When you have latent tuberculosis there is literally no chance to transmit it to somebody else. When you have latent tuberculosis, you do not have infectious TB; you cannot transmit it to somebody else.

You can, however, go from latent TB to active TB. That’s the concern. That’s why we pay attention to this population: it’s because we want to treat them when they have latent TB, so they never go to active TB. When we’re treating them for latent [TB], they are not infectious.

Breitbart also neglected to mention that 489 (59 percent) of the refugees who tested positive for LBTI were offered treatment. The report by Rodwell’s team stated that another 334 refugees diagnosed with the infection did not receive similar offers, mostly because they were fifty years old or older, in which case they were referred to local medical providers.

According to the study, 373 refugees accepted the offer of treatment, with 219 of them (58.7 percent) completing it by the time it was published. Another 78 were still being treated at the time of publication, while 39 “defaulted” from treatment.

A spokesperson for San Diego County, Craig Sturak, told us that between 2012 and 2016, resettled refugees accounted 4 percent of the county’s active tuberculosis cases.
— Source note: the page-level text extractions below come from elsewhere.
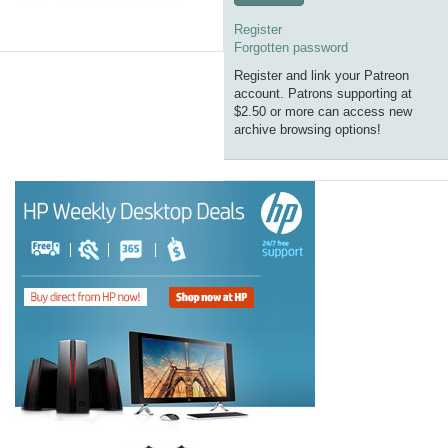
Register
Forgotten password
Register and link your Patreon
account. Patrons supporting at
$2.50 or more can access new
archive browsing options!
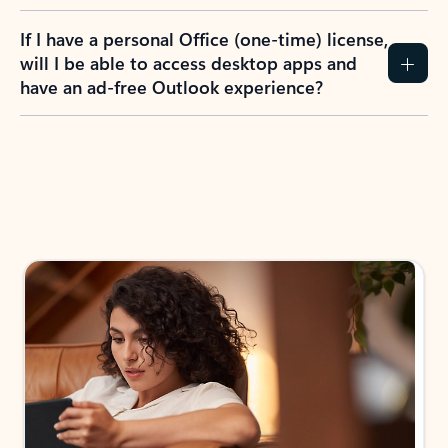
If I have a personal Office (one-time) license,
will I be able to access desktop apps and
have an ad-free Outlook experience?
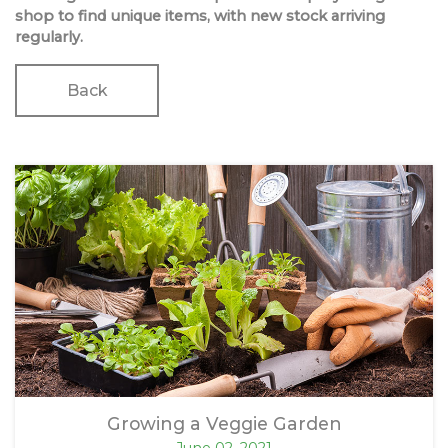
shop to find unique items, with new stock arriving
regularly.
Back
Growing a Veggie Garden
June 02, 2021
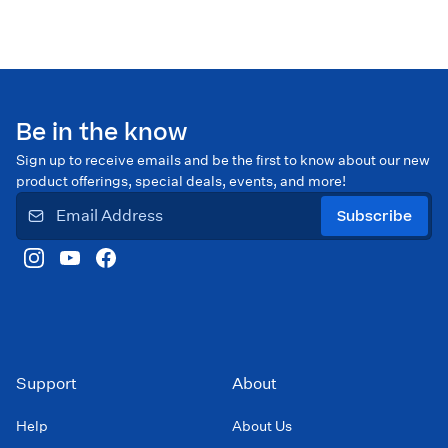
Be in the know
Sign up to receive emails and be the first to know about our new
product offerings, special deals, events, and more!
Subscribe
Support
About
Help
About Us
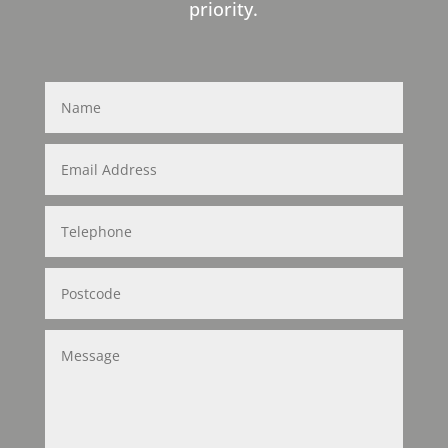
priority.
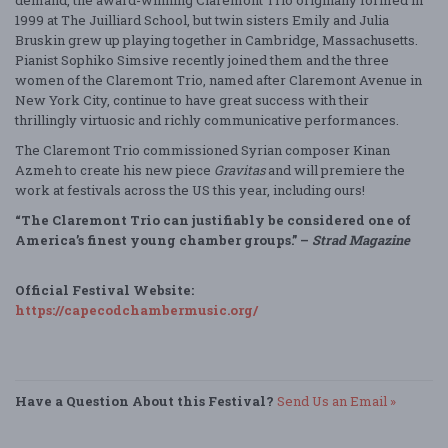
demand, the award-winning Claremont Trio originally formed in
1999 at The Juilliard School, but twin sisters Emily and Julia
Bruskin grew up playing together in Cambridge, Massachusetts.
Pianist Sophiko Simsive recently joined them and the three
women of the Claremont Trio, named after Claremont Avenue in
New York City, continue to have great success with their
thrillingly virtuosic and richly communicative performances.
The Claremont Trio commissioned Syrian composer Kinan
Azmeh to create his new piece
Gravitas
and will premiere the
work at festivals across the US this year, including ours!
“The Claremont Trio can justifiably be considered one of
America’s finest young chamber groups.” –
Strad Magazine
Official Festival Website:
https://capecodchambermusic.org/
Have a Question About this Festival?
Send Us an Email »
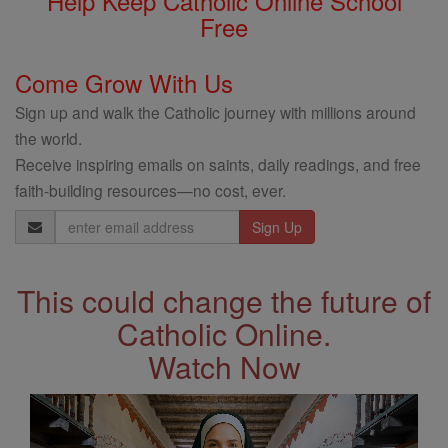
Help Keep Catholic Online School
Free
Come Grow With Us
Sign up and walk the Catholic journey with millions around
the world.
Receive inspiring emails on saints, daily readings, and free
faith-building resources—no cost, ever.
Email
Address
This could change the future of
Catholic Online.
Watch Now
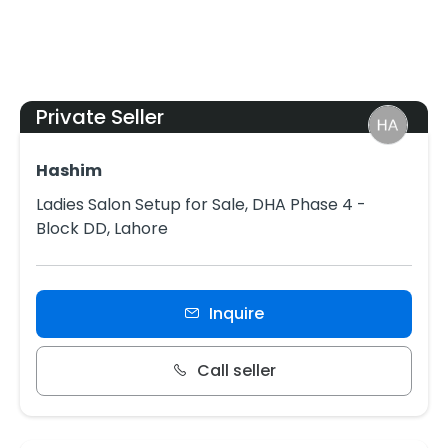
Private Seller
Hashim
Ladies Salon Setup for Sale, DHA Phase 4 -
Block DD, Lahore
Inquire
Call seller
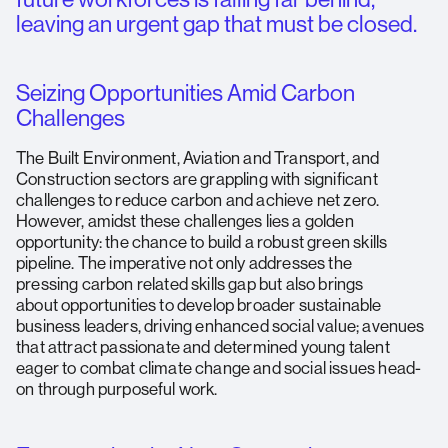
leaving an urgent gap that must be closed.
Seizing Opportunities Amid Carbon
Challenges
The Built Environment, Aviation and Transport, and
Construction sectors are grappling with significant
challenges to reduce carbon and achieve net zero.
However, amidst these challenges lies a golden
opportunity: the chance to build a robust green skills
pipeline. The imperative not only addresses the
pressing carbon related skills gap but also brings
about opportunities to develop broader sustainable
business leaders, driving enhanced social value; avenues
that attract passionate and determined young talent
eager to combat climate change and social issues head-
on through purposeful work.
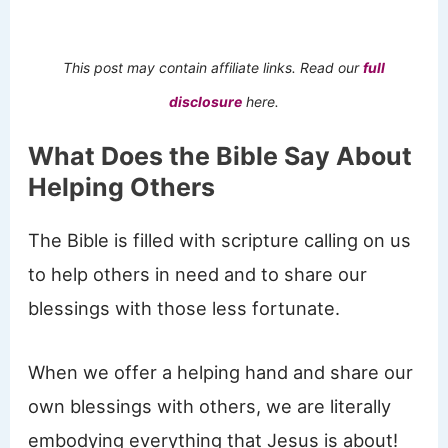
This post may contain affiliate links. Read our
full
disclosure
here.
What Does the Bible Say About
Helping Others
The Bible is filled with scripture calling on us
to help others in need and to share our
blessings with those less fortunate.
When we offer a helping hand and share our
own blessings with others, we are literally
embodying everything that Jesus is about!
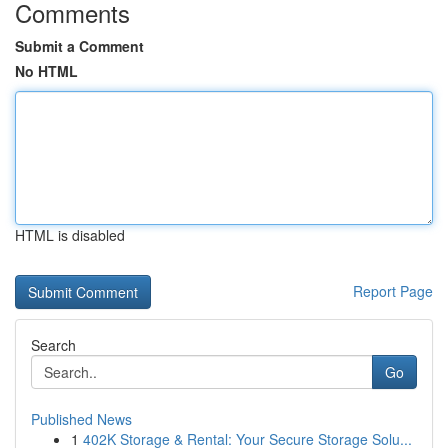
Comments
Submit a Comment
No HTML
HTML is disabled
Report Page
Search
Go
Published News
1
402K Storage & Rental: Your Secure Storage Solu...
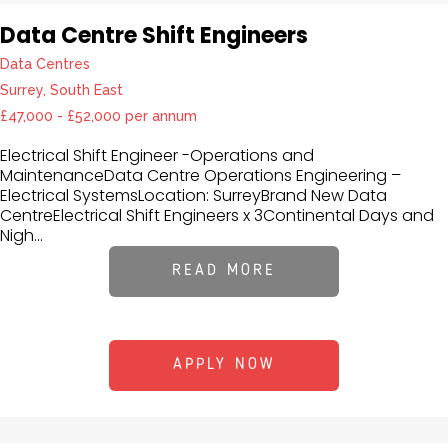
Data Centre Shift Engineers
Data Centres
Surrey, South East
£47,000 - £52,000 per annum
Electrical Shift Engineer -Operations and
MaintenanceData Centre Operations Engineering –
Electrical SystemsLocation: SurreyBrand New Data
CentreElectrical Shift Engineers x 3Continental Days and
Nigh...
READ MORE
APPLY NOW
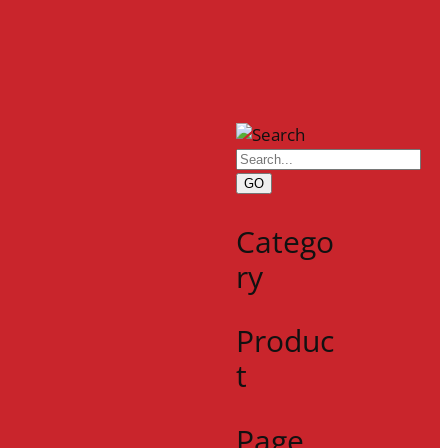
GO
Catego
ry
Produc
t
Page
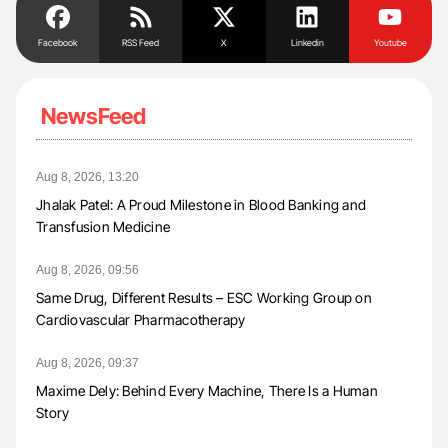
Facebook
RSS Feed
X
Linkedin
Youtube
NewsFeed
Aug 8, 2026, 13:20
Jhalak Patel: A Proud Milestone in Blood Banking and
Transfusion Medicine
Aug 8, 2026, 09:56
Same Drug, Different Results – ESC Working Group on
Cardiovascular Pharmacotherapy
Aug 8, 2026, 09:37
Maxime Dely: Behind Every Machine, There Is a Human
Story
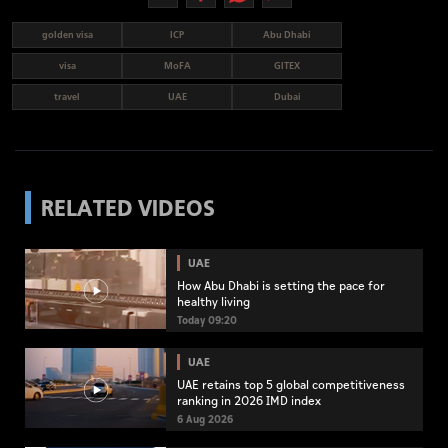
golden visa
ICP
Abu Dhabi
visa
MoFA
GITEX
travel
UAE
Dubai
RELATED VIDEOS
UAE
How Abu Dhabi is setting the pace for
healthy living
Today 09:20
UAE
UAE retains top 5 global competitiveness
ranking in 2026 IMD index
6 Aug 2026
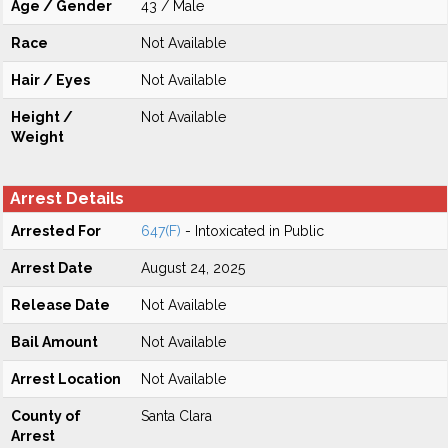
Age / Gender
43 / Male
Race
Not Available
Hair / Eyes
Not Available
Height /
Not Available
Weight
Arrest Details
Arrested For
647(F)
- Intoxicated in Public
Arrest Date
August 24, 2025
Release Date
Not Available
Bail Amount
Not Available
Arrest Location
Not Available
County of
Santa Clara
Arrest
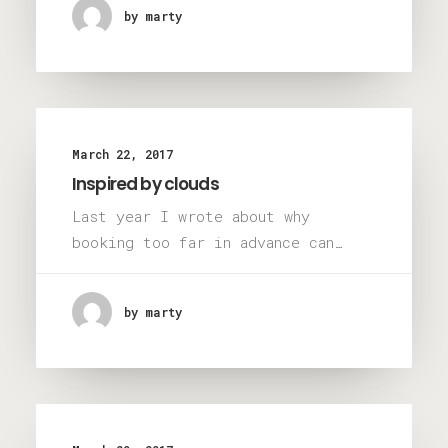
by marty
March 22, 2017
Inspired by clouds
Last year I wrote about why
booking too far in advance can…
by marty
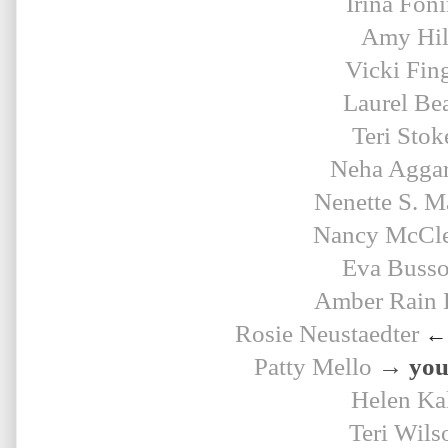
Irina Fon
Amy Hil
Vicki Fin
Laurel Be
Teri Stok
Neha Agga
Nenette S. M
Nancy McCle
Eva Buss
Amber Rain 
Rosie 
Neustaedter
← 
Patty Mello
→ your
Helen Ka
Teri Wils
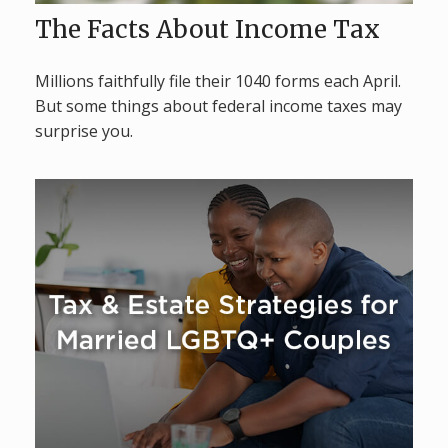
The Facts About Income Tax
Millions faithfully file their 1040 forms each April.
But some things about federal income taxes may
surprise you.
Overall, the county reported a TB incidence rate of 8.0 per 100,000 residents in 2016, down .4 percent compared to 2011.

While both the study and the Starbucks event were legitimate, their connection stopped there. One had absolutely nothing to do with the other except in the context of the commitment by the coffee company to hire more refugees and the hiring drive itself.


Coronilla, Sandy.    “Starbucks Refugee Hiring Event to be Held in El Cajon.”
   KGTV-TV.   8 August 2017.

Centers for Disease Control and Prevention.
    “Tuberculosis — United States, 2016.”    24 March 2017.

Rodwell, Timothy C. et al.    “Prevalence and Treatment of Latent Tuberculosis Infection Among Newly Arrived Refugees in San Diego County, January 2010–October 2012.”
   American Journal of Public Health, 104(4):e95-e102.    April 2014.